Former Panamanian dictator Manuel Noriega sued the makers of Call of Duty: Black Ops II (Activision Blizzard) for portraying him in their game “as a kidnapper, murderer, and enemy of the state.”
Call of Duty: Black Ops II is a first person shooter game, which includes historical footage and figures from the Cold War era. In the game, Noriega helps the CIA, but eventually becomes a game mission objective in “Operation Just Cause.” He later is used in a “prisoner” exchange, and throughout the game is shown betraying his own men and others, and generally depicted as a villain.
In real life, Noriega worked with the CIA from the 1950s through the 1980s while rising in command as a Panamanian leader. However, he was eventually ousted in an American lead coup, “Operation Just Cause” in 1989, and convicted of racketeering, laundering drug money, drug smuggling, and several murders in various countries, including the United States, France, and of course, Panama. He has been serving prison time since the early 1990s. In his complaint, Noriega claims that Blizzard is using his persona and likeness for commercial gain without his permission.
The right of publicity is an individual’s right to control the commercial use of their identity. For a successful claim, Noriega must show that:
- Activision used his identity, persona, or likeness
- Activision appropriated his identity to their advantage, commercial or otherwise
- Lack of consent
- Resulting injury
Noriega must also be able to overcome any affirmative defense raised by Activision.
While it is evident that Noriega has a viable right of publicity claim, the more interesting question lies with Activision’s likely affirmative defense, First Amendment freedom of expression. Courts have often found it difficult to strike a balance between the competing interests between a person’s right of publicity and the importance of protecting the freedom of expression in a democratic society. Manuel Noriega is unquestionably a public figure who committed various war crimes. At what point does his persona pass into the public domain, considering the infamy of his historical actions?
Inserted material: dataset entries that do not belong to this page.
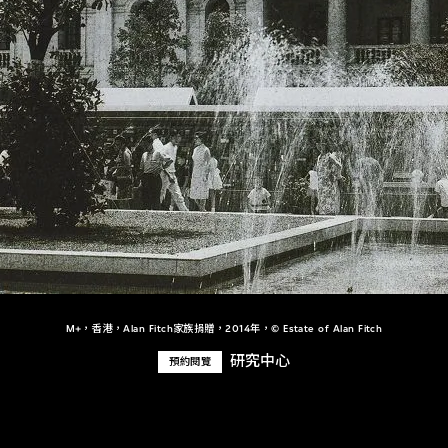
M+，香港，Alan Fitch家族捐贈，2014年，© Estate of Alan Fitch
研究中心
預約閱覽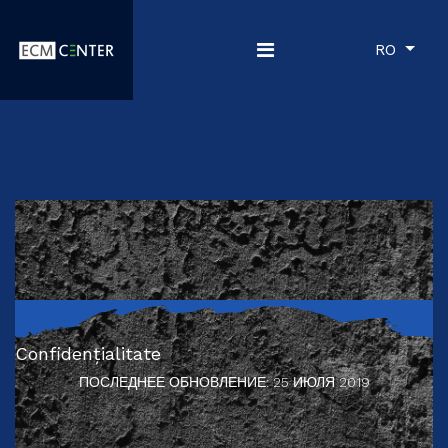
RO
Confidențialitate
ПОСЛЕДНЕЕ ОБНОВЛЕНИЕ: 25 ИЮЛЯ 2019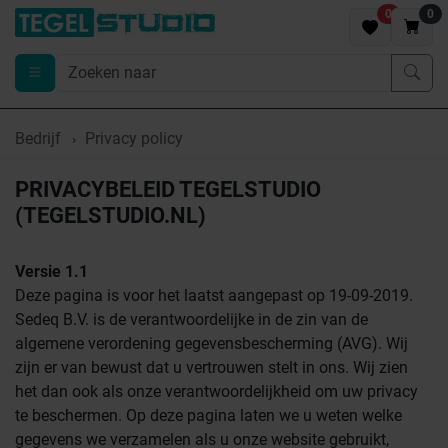
0
0
Bedrijf
Privacy policy
PRIVACYBELEID TEGELSTUDIO
(TEGELSTUDIO.NL)
Versie 1.1
Deze pagina is voor het laatst aangepast op 19-09-2019.
Sedeq B.V. is de verantwoordelijke in de zin van de
algemene verordening gegevensbescherming (AVG). Wij
zijn er van bewust dat u vertrouwen stelt in ons. Wij zien
het dan ook als onze verantwoordelijkheid om uw privacy
te beschermen. Op deze pagina laten we u weten welke
gegevens we verzamelen als u onze website gebruikt,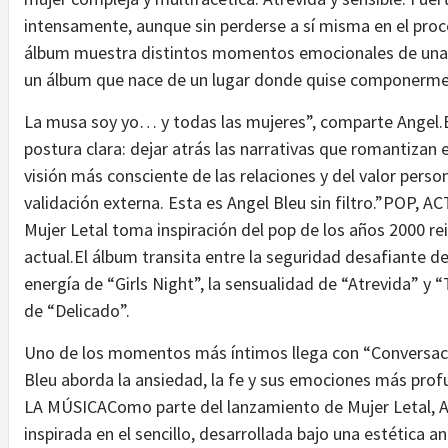
intensamente, aunque sin perderse a sí misma en el proce
álbum muestra distintos momentos emocionales de una 
un álbum que nace de un lugar donde quise componerme 
La musa soy yo… y todas las mujeres”, comparte Angel.E
postura clara: dejar atrás las narrativas que romantizan 
visión más consciente de las relaciones y del valor pers
validación externa. Esta es Angel Bleu sin filtro.”POP
Mujer Letal toma inspiración del pop de los años 2000 re
actual.El álbum transita entre la seguridad desafiante de 
energía de “Girls Night”, la sensualidad de “Atrevida” y
de “Delicado”.
Uno de los momentos más íntimos llega con “Conversaci
Bleu aborda la ansiedad, la fe y sus emociones más p
LA MÚSICAComo parte del lanzamiento de Mujer Letal, A
inspirada en el sencillo, desarrollada bajo una estética 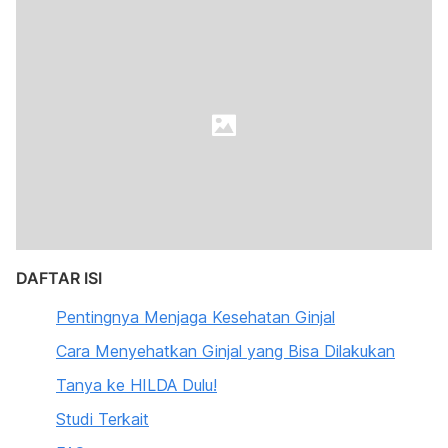
DAFTAR ISI
Pentingnya Menjaga Kesehatan Ginjal
Cara Menyehatkan Ginjal yang Bisa Dilakukan
Tanya ke HILDA Dulu!
Studi Terkait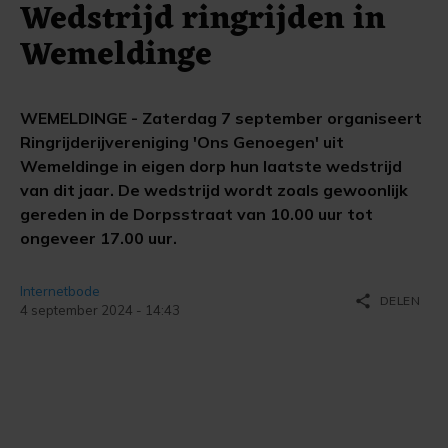
Wedstrijd ringrijden in
Wemeldinge
WEMELDINGE - Zaterdag 7 september organiseert
Ringrijderijvereniging 'Ons Genoegen' uit
Wemeldinge in eigen dorp hun laatste wedstrijd
van dit jaar. De wedstrijd wordt zoals gewoonlijk
gereden in de Dorpsstraat van 10.00 uur tot
ongeveer 17.00 uur.
Internetbode
share
DELEN
4 september 2024 - 14:43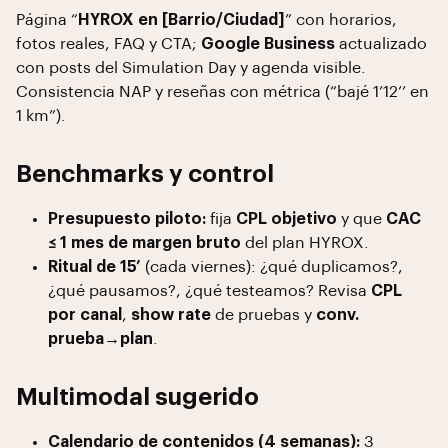
Página “
HYROX en [Barrio/Ciudad]
” con horarios,
fotos reales, FAQ y CTA;
Google Business
actualizado
con posts del Simulation Day y agenda visible.
Consistencia NAP y reseñas con métrica (“bajé 1’12’’ en
1 km”).
Benchmarks y control
Presupuesto piloto:
fija
CPL objetivo
y que
CAC
≤ 1 mes de margen bruto
del plan HYROX.
Ritual de 15’
(cada viernes): ¿qué duplicamos?,
¿qué pausamos?, ¿qué testeamos? Revisa
CPL
por canal
,
show rate
de pruebas y
conv.
prueba→plan
.
Multimodal sugerido
Calendario de contenidos (4 semanas):
3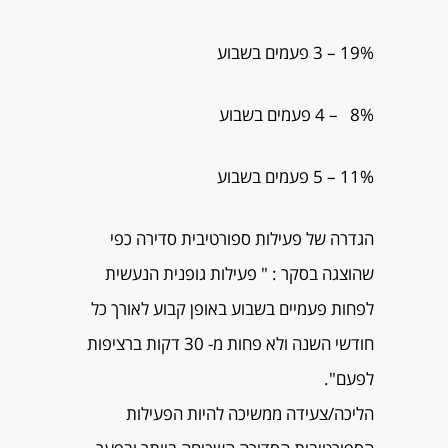
19% – 3 פעמים בשבוע
8% – 4 פעמים בשבוע
11% – 5 פעמים בשבוע
הגדרה של פעילות ספורטיבית סדירה כפי
שהוצגה בסקר : " פעילות גופנית הנעשית
לפחות פעמיים בשבוע באופן קבוע לאורך כל
חודשי השנה ולא פחות מ- 30 דקות ברציפות
לפעם".
הליכה/צעידה ממשיכה להיות הפעילות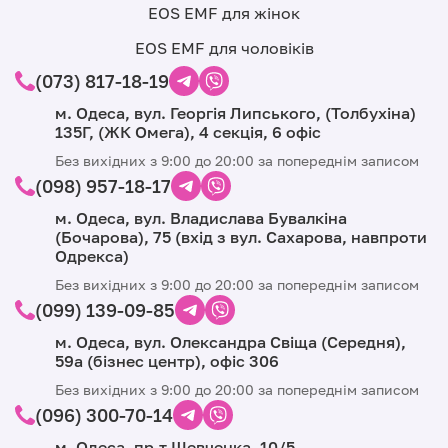
EOS EMF для жінок
EOS EMF для чоловіків
(073) 817-18-19
м. Одеса, вул. Георгія Липського, (Толбухіна)
135Г, (ЖК Омега), 4 секція, 6 офіс
Без вихідних з 9:00 до 20:00 за попереднім записом
(098) 957-18-17
м. Одеса, вул. Владислава Бувалкіна
(Бочарова), 75 (вхід з вул. Сахарова, навпроти
Одрекса)
Без вихідних з 9:00 до 20:00 за попереднім записом
(099) 139-09-85
м. Одеса, вул. Олександра Свіща (Середня),
59а (бізнес центр), офіс 306
Без вихідних з 9:00 до 20:00 за попереднім записом
(096) 300-70-14
м. Одеса, пр-т Шевченка, 10/5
There are several balancing tests that courts use to resolve conflicts between the right of publicity and the First Amendment, but three tests dominate:
- The Predominant Use Test (examining commercial interests)
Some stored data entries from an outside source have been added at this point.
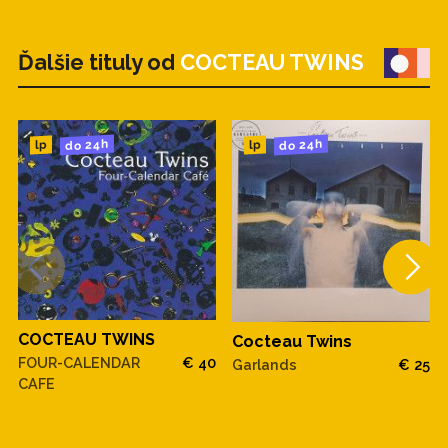
Ďalšie tituly od
COCTEAU TWINS
do 24h
do 24h
lp
lp
COCTEAU TWINS
Cocteau Twins
FOUR-CALENDAR
€ 40
Garlands
€ 25
CAFE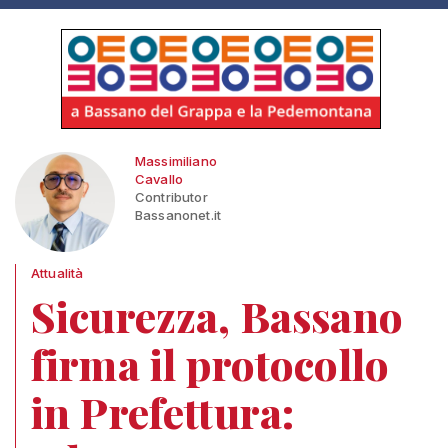
Massimiliano
Cavallo
Contributor
Bassanonet.it
Attualità
Sicurezza, Bassano
firma il protocollo
in Prefettura: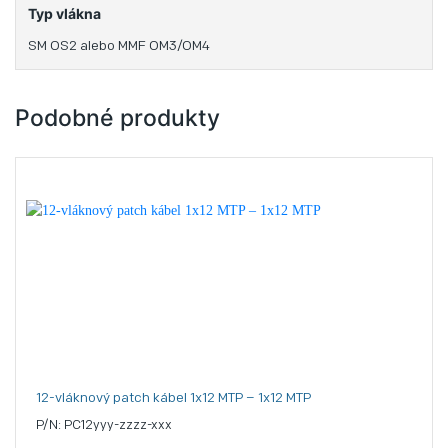
Typ vlákna
SM OS2 alebo MMF OM3/OM4
Podobné produkty
12-vláknový patch kábel 1x12 MTP – 1x12 MTP
P/N: PC12yyy-zzzz-xxx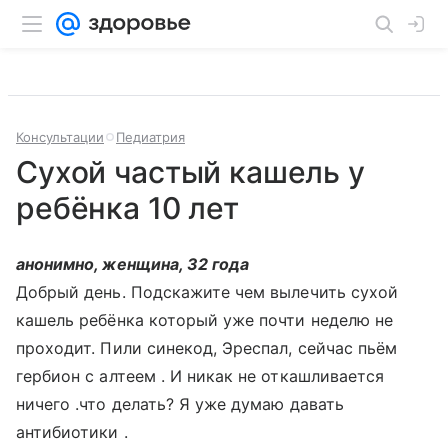
Консультации
Педиатрия
Сухой частый кашель у
ребёнка 10 лет
анонимно, женщина, 32 года
Добрый день. Подскажите чем вылечить сухой
кашель ребёнка который уже почти неделю не
проходит. Пили синекод, Эреспал, сейчас пьём
гербион с алтеем . И никак не откашливается
ничего .что делать? Я уже думаю давать
антибиотики .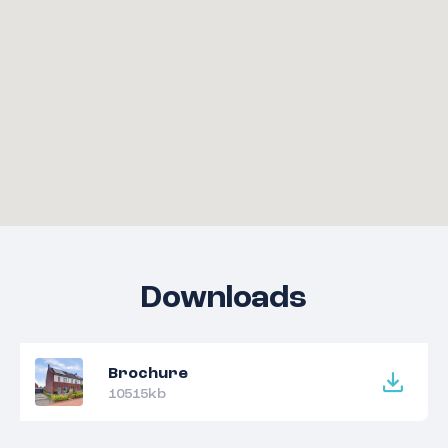
Downloads
Brochure
10515kb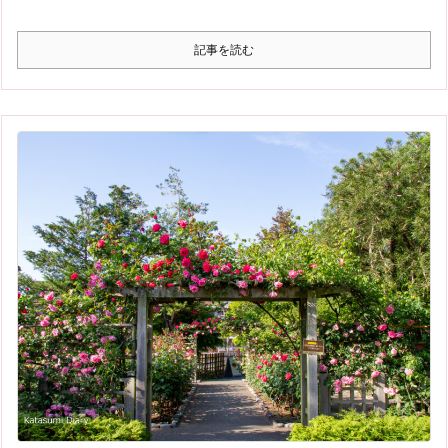
記事を読む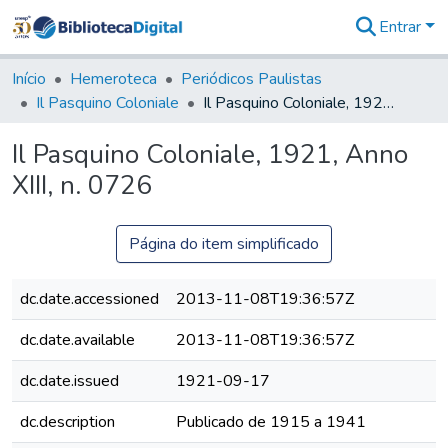
Entrar
Comunidades
&
Início
Hemeroteca
Periódicos Paulistas
Coleções
Il Pasquino Coloniale
Il Pasquino Coloniale, 1921, Anno XIII, n. 0726
Tudo na
Biblioteca
Il Pasquino Coloniale, 1921, Anno
Digital
XIII, n. 0726
Estatísticas
Página do item simplificado
dc.date.accessioned
2013-11-08T19:36:57Z
dc.date.available
2013-11-08T19:36:57Z
dc.date.issued
1921-09-17
dc.description
Publicado de 1915 a 1941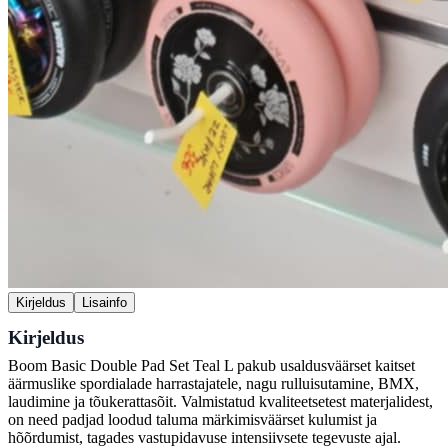
Kirjeldus
Lisainfo
Kirjeldus
Boom Basic Double Pad Set Teal L pakub usaldusväärset kaitset
äärmuslike spordialade harrastajatele, nagu rulluisutamine, BMX,
laudimine ja tõukerattasõit. Valmistatud kvaliteetsetest materjalidest,
on need padjad loodud taluma märkimisväärset kulumist ja
hõõrdumist, tagades vastupidavuse intensiivsete tegevuste ajal.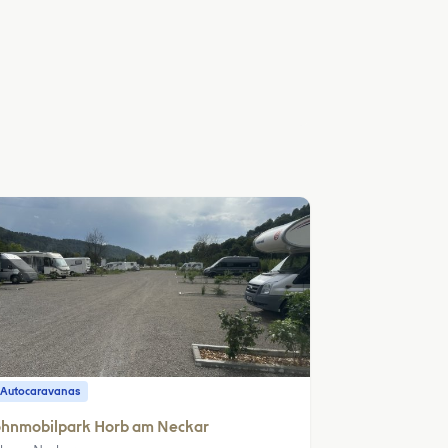
 Autocaravanas
hnmobilpark Horb am Neckar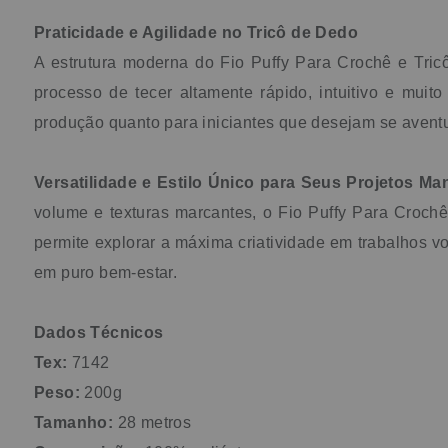
Praticidade e Agilidade no Tricô de Dedo
A estrutura moderna do Fio Puffy Para Crochê e Tric
processo de tecer altamente rápido, intuitivo e muit
produção quanto para iniciantes que desejam se aventur
Versatilidade e Estilo Único para Seus Projetos Ma
volume e texturas marcantes, o Fio Puffy Para Croch
permite explorar a máxima criatividade em trabalhos v
em puro bem-estar.
Dados Técnicos
Tex:
7142
Peso:
200g
Tamanho:
28 metros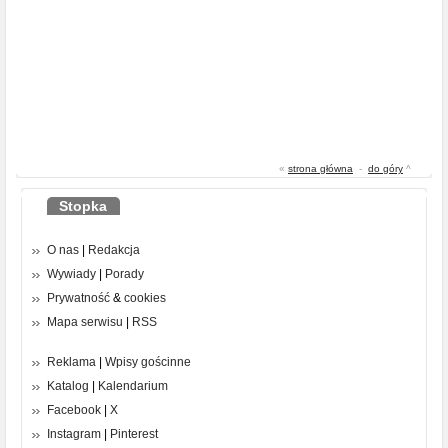
«
strona główna
-
do góry
^
Stopka
O nas
|
Redakcja
Wywiady
|
Porady
Prywatność
&
cookies
Mapa serwisu
|
RSS
Reklama
|
Wpisy gościnne
Katalog
|
Kalendarium
Facebook
|
X
Instagram
|
Pinterest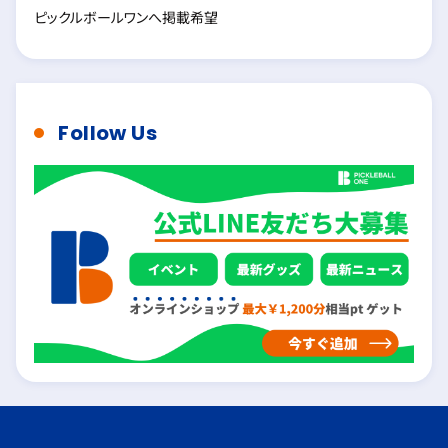
ピックルボールワンへ掲載希望
Follow Us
- The Rogers Test (modeled after trademark law)
- The Transformative Use Test (modeled after copyright law)
The Predominant Use Test examines the main use of the allegedly infringing product. Pursuant to this test, if the product sold predominantly exploits the commercial value of an individual’s identity, then that product should be held to violate a person’s right of publicity and not be protected by the First Amendment, regardless of if there is some expressive content that may qualify as speech in other circumstances. However, if the predominant purpose is to make an expressive comment about the individual in question, then the expressive components should be given greater weight, and the speech should be protected.
Courts that have adopted this test reason that the Rogers Test and Transformative Use Test give too little weight to the fact that many uses of the right of publicity have both expressive and commercial components. Since, arguably, the predominant purpose of most products is to encourage sales, this is a plaintiff friendly test. Critics of this method suggest that the test is “subjective at best, arbitrary at worst,” and requires judges to act as both impartial jurists and art critics. Hart v. Electronic Arts, Inc., 717 F.3d 141, 154 (3d Cir. 2013).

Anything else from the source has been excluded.